01% Tween 20/PBS for 30 min. Subsequently, cells were incubated with fluorochrome-conjugated secondary antibodies [Ax488 goat anti-mouse IgG1/2a, Ax546 goat anti-mouse IgG1, Ax546 goat anti-rabbit IgG, Ax546 donkey anti-goat IgG (Invitrogen)] in 2% BSA/0.01% Tween 20/PBS

for 30 min and mounted using DakoCytomation mounting medium. Imaging was performed using a Zeiss EX-527 LSM 510 META confocal microscope equipped with a 63 × /1.4 NA oil-immersion objective and an AxioCam HR (Carl Zeiss, Göttingen, Germany), using laser excitation at 488, 561 and 633 nm. DPC localization was evaluated as the area fraction of fluorescent pixels at the DPC relative to total area of fluorescent pixels for the cell/bead conjugate https://www.selleckchem.com/products/PD-0325901.html using the image analysis software ImageJ developed by Wayne Rasband, National Institute of Health, Bethesda, MD, USA. Graphs were made in SigmaPlot 8.0 (SPSS, Chicago, IL, USA).

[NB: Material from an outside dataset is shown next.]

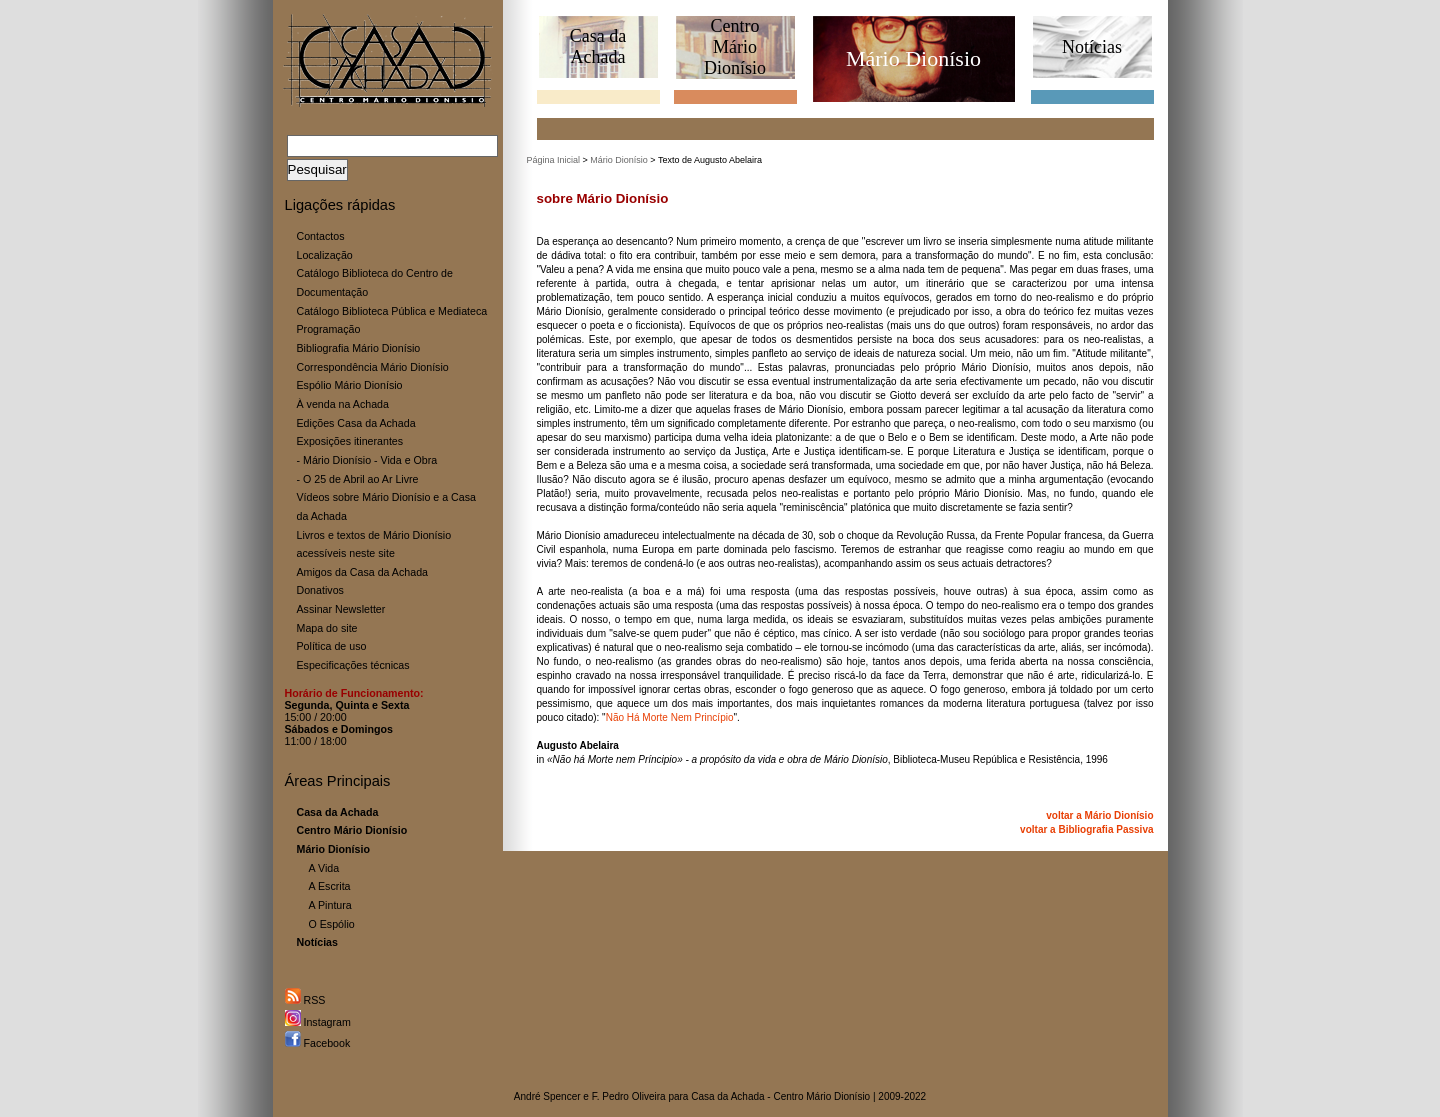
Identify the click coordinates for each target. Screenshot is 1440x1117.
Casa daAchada (598, 46)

Statistical analyses were performed using the Mann–Whitney U-test, conducted in spss 16.0 for Windows (Chicago, IL, USA). Upon sustained T cell activation, maintained type II PKA association with the centrosome and the microtubule organizing centre [16] and redistribution of type I PKA (in mouse T cells) [17] have been described. Additionally, type I PKA localization has been observed at the IS and at the DPC of primary human T cells activated by SEB-pulsed Raji B cells [5]. We found type

I PKA [regulatory subunit (R)Iα] to mainly localize with filamentous

(F)-actin close to the cell membrane in resting primary human T cells (Fig. 1B, upper panel). Upon activation with CD3/CD28-coated beads, F-actin accumulated at the cell/bead contact zone, a known hallmark of productive TCR engagement alongside reorientation of the microtubule organizing centre identified here by β-tubulin staining (Fig. 1A, [3]). The accumulation intensified and persisted for at least 20 min (Fig. 1B, left column, Interleukin-3 receptor and A) and was used as a marker for activated conjugates. About 1 min after activation, RIα was recruited to the IS, then distributed back in the membrane at 5 min before translocating to the distal pole (DP) of the cell (20 min) (Fig. 1B, middle column). After 20 min, RIα was localized at the DP in 69 ± 4% of activated T cells (mean ± SEM, n = 100 T cells from each of three donors). Thus, CD3/CD28-coated beads robustly and reproducibly generated a high percentage of activated T cells, in which RIα was consistently found to migrate via the IS to the DP. To align cross-ligation with CD3/CD28-coated beads with a more physiological mode of activation, we stimulated primary human T cells for 30 min with SE-primed Raji B cells (Fig. 1C). In successfully activated T cells (31 ± 10% of the conjugates, mean ± SEM, n = 100 T cells from each of two donors), CD3 accumulated at the IS at the T cell/Raji B cell interface (Fig. 1C, left column).